Give all the records again, with no alterations.
========
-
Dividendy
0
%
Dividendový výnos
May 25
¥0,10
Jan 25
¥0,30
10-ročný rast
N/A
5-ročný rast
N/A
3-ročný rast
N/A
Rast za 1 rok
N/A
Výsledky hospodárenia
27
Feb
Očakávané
========
• [WRITTEN RESPONSE]
-
Dividendy
0
%
Dividendový výnos
May 25
¥0,10
Jan 25
¥0,30
10-ročný rast
N/A
5-ročný rast
N/A
3-ročný rast
N/A
Rast za 1 rok
N/A
Výsledky hospodárenia
27
Feb
Očakávané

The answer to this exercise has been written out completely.